Another limitation is that the HCP cohort is quite homogeneous, consisting of healthy adults between 22 and 35 years old. Therefore, our results cannot be generalized to other age groups, especially to the elderly. Age-related changes in white matter microstructure may influence the observed sex differences, as has been reported in different age groups (Lawrence et al. 2021; Toschi et al. 2020), with earlier aging of white matter microstructural parameters in men than in women.

It is noteworthy that the measured differences between the sexes remained small in our study, with substantial overlap in the parameter distributions. This small effect size may explain why other studies, especially those with smaller sample sizes, may find different results.
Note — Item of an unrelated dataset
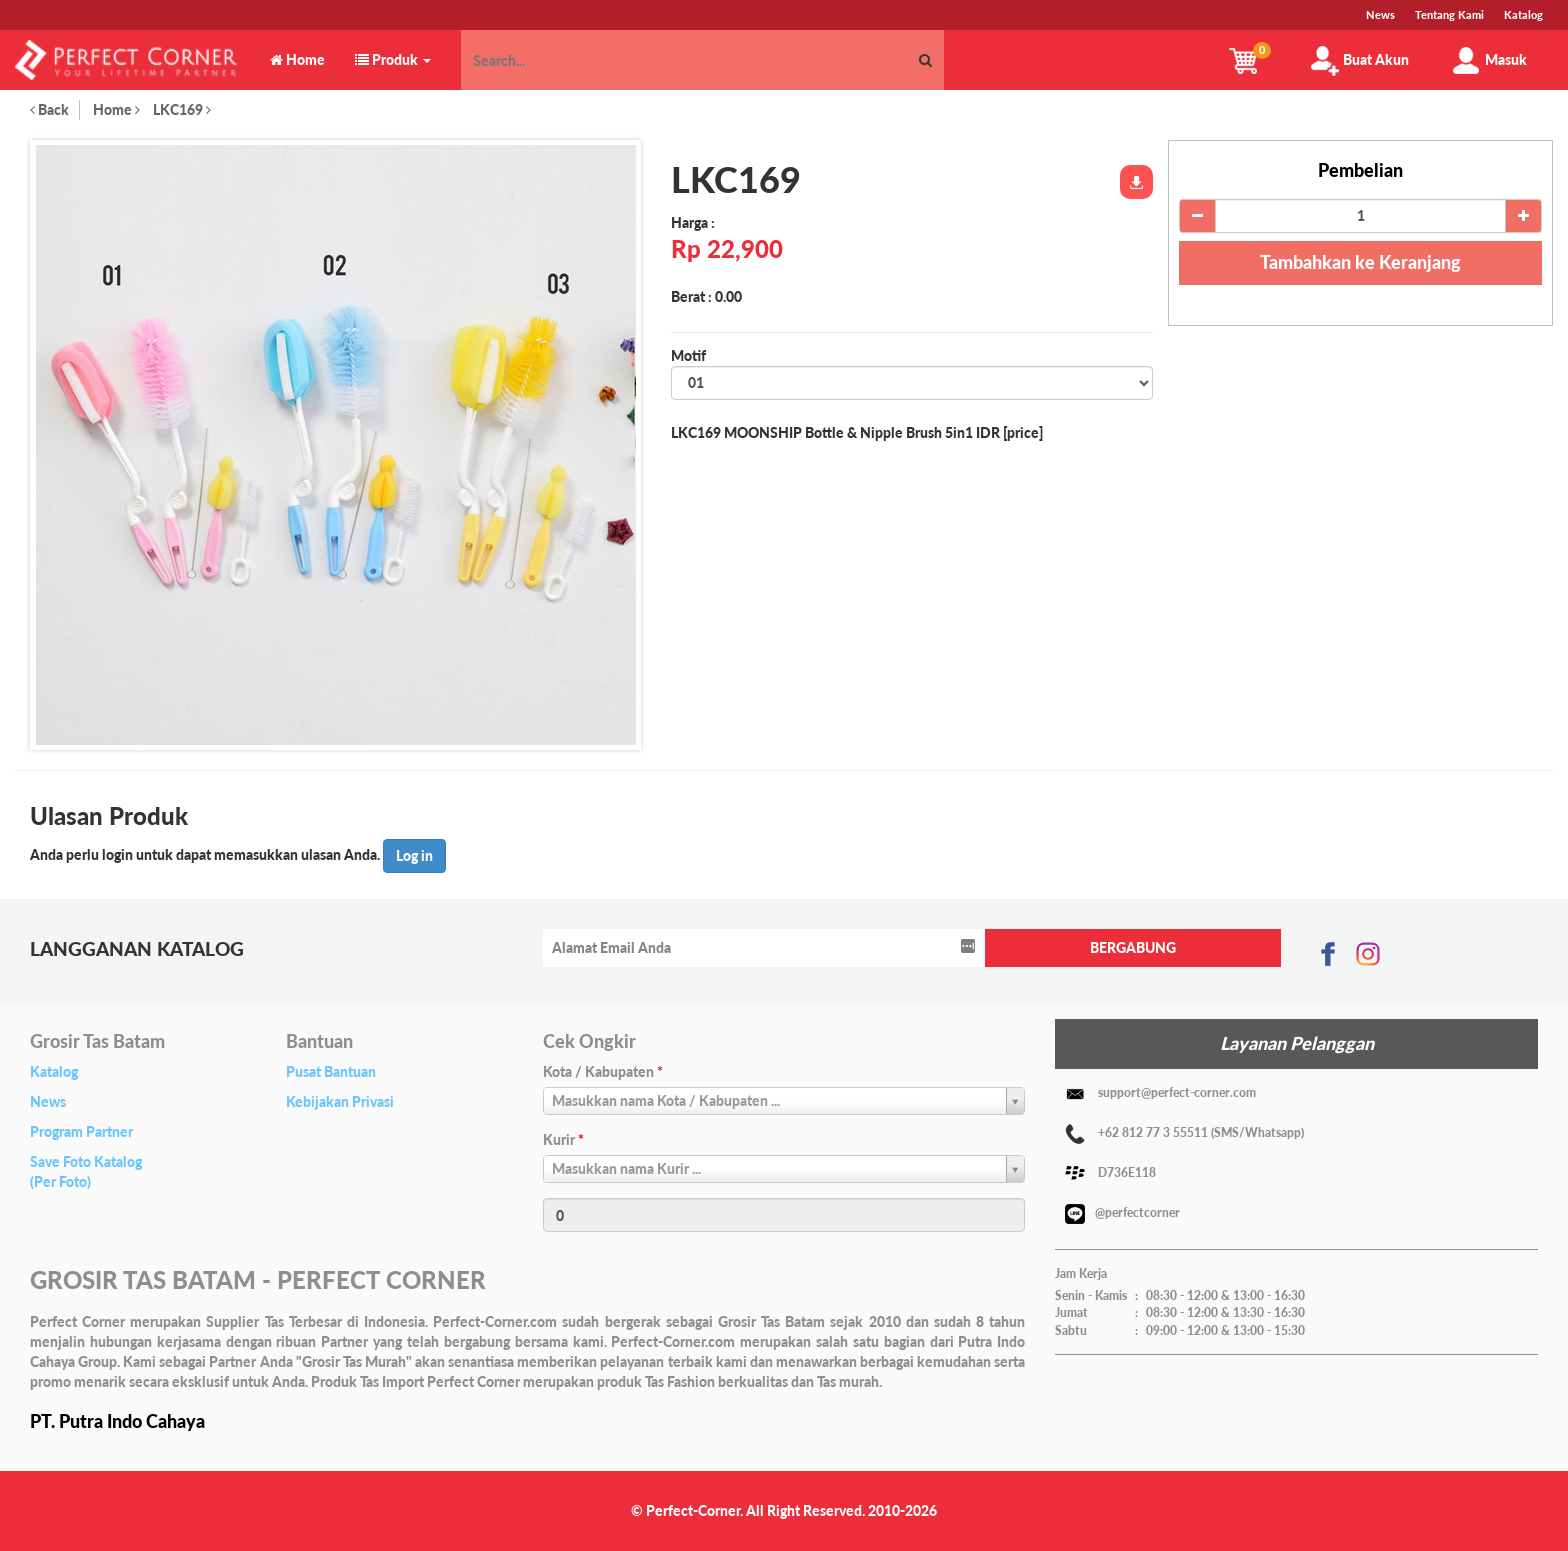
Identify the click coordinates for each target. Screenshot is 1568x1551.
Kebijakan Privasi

We emphasize the importance of working with large datasets to perform such analyses, as was done here and in similar studies of the UKBiobank cohort (Ritchie et al. 2018; Cox et al. 2016; Lawrence et al. 2021). In the future, meta-analyses that aggregate the results of similar studies conducted in different cohorts of subjects of different ages and origins, with the necessary correction for site effects, may help to resolve remaining inconsistencies in the field.

Finally, it is important to mention the issue of reproducibility and comparability between studies. The other studies on the same topic used different acquisition protocols and diffusion processing pipelines, and possibly measured different parameters. The present study was performed on the HCP cohort, whose diffusion protocol was refined during the first two years of the HCP project to achieve a standardized and state-of-the-art acquisition protocol for high angular resolution diffusion imaging (Sotiropoulos et al. 2013). Since then, the HCP cohort has inspired numerous "HCP-style" studies using a similar acquisition protocol, thus facilitating the comparison of their results. In addition, harmonization methods to account for inter- and intra-site variability (Pinto et al. 2020; Fortin et al. 2017) have been developed in recent years to improve the comparability of the technique. However, reproducibility on topics such as tractography algorithm (Schilling et al. 2019) or white matter tract segmentation (Rheault et al. 2020, 2022a, 2022b) is still imperfect, and the development and use of standardized diffusion preprocessing and analysis methods should be an important goal to facilitate comparability between studies (Tax et al. 2022 Apr).

Conclusion

Our study has demonstrated that while there are numerous similarities in white matter tracts and structural connectivity between men and women, there are also discernible differences related to sex. These disparities were strongly significant in certain white matter tract volumes, even after normalization to total brain volume, as well as in microstructural parameters, and demonstrated medium to high effect size. The tracts exhibiting the most differences were tracts from motor (cortico-spinal tracts, cortico-cerebellar tracts) or limbic (cingulum, fornix, thalamo-temporal radiations) systems. Future research can expand upon our findings to delve deeper into the intricate relationship between brain connectivity and the cognitive and behavioral traits that exhibit differences between men and women.